The use of the ChemYak in this deployment demonstrated the utility of robots for geochemical monitoring. While we had a chase boat available, it could be easily imagined that the ChemYak could be operated from the shore, or semi-autonomously with planned or adaptive technologies. The ability for the ChemYak to get near the ice edge and other potentially hazardous locations without risk to human field operators provides a significant logistical advantage, and provides valuable access to otherwise risky measurement sites.

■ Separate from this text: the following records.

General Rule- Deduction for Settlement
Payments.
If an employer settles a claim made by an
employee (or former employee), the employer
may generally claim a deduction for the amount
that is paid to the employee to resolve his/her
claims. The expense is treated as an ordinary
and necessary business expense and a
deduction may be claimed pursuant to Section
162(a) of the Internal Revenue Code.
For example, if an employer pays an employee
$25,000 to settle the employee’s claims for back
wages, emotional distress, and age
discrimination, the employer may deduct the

Robots like ChemYak represent a new paradigm for scientific work in natural environments. The ability to take many thousands of observations with non-trivial spatial and temporal coverage is a relatively recent innovation, where the previous state-of-the-art required direct human interaction and strong reliance on ex situ analysis, meaning significantly fewer observations a seldom real-time information. This opens the door to innovating the scientific method more generally while out in the field by way of adaptive or just-in-time planning, or potentially developing self-sustaining robotic observatories for in situ observation collection in lieu of persistent field campaigns or fixed observatories. Robots are particularly attractive because of their ability to study meso-scale environments --- satellites have revolutionized planetary and regional analyses, but are not spatially and temporally well-resolved; bottle samples are extremely sparse but are exacting and can be used to study arbitrarily small scales. The "middle ground" then, I argue, is where robots should be leveraged as scientific tools.

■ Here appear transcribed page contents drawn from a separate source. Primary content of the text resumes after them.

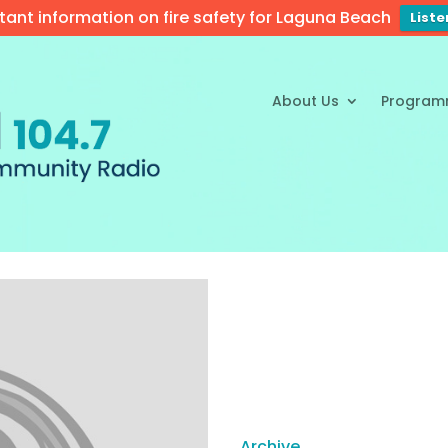
tant information on fire safety for Laguna Beach
List
About Us
Program
Archive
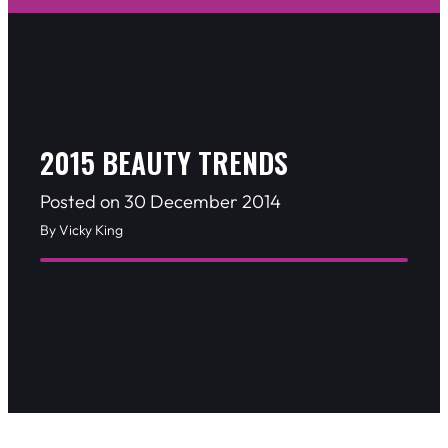
2015 BEAUTY TRENDS
Posted on 30 December 2014
By Vicky King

This campaign also highlights some of the remaining challenges that ushering a robot-centric future faces in the sciences, particularly in the Arctic. Satellite coverage (i.e., GPS coverage) is exceedingly limited in the Arctic and other remote environments. Cambridge Bay is also near true magnetic north, which can impact the realiability of compasses. Coupled, this makes navigation in the Arctic (aerially or terrestrially) challenging. During the spring freshet and ice-melt, large floating pieces of ice are not uncommon to observe, and are generally trecherous to be near (even for a robotic vehicle, the loss of which would be the end of a sampling campaign). And finally, embedding scientific questions or hypotheses into algorithmic behaviors is a general challenge which has implications for the levels of "intelligence" a robotic platform can possess, and thus it's utility as an independent agent. As a roboticist, these challenges can be used to motivate further innovations in localization, motion planning, scientifically-informed modeling and heuristics, and constrained decision-making.
Further field campaigns in Cambridge Bay were planned for summers 2020 and 2021, however due to the Covid-19 pandemic, these campaigns were postponed, with tentative plans to return in summer 2022. The focus of the next field campaign will be in tackling the question of where the methane is coming from (e.g., permafrost, biological decay, etc.) and further analysis of methane transport under retreating ice cover. This will be accomplished by deploying a novel sensor system which performs isotopic analysis of chemical targets (allowing us to effectively "date" the methane), and using the ChemYak in addition to a BlueROV underwater vehicle, and an aerial drone for image-based monitoring to complete the fleet.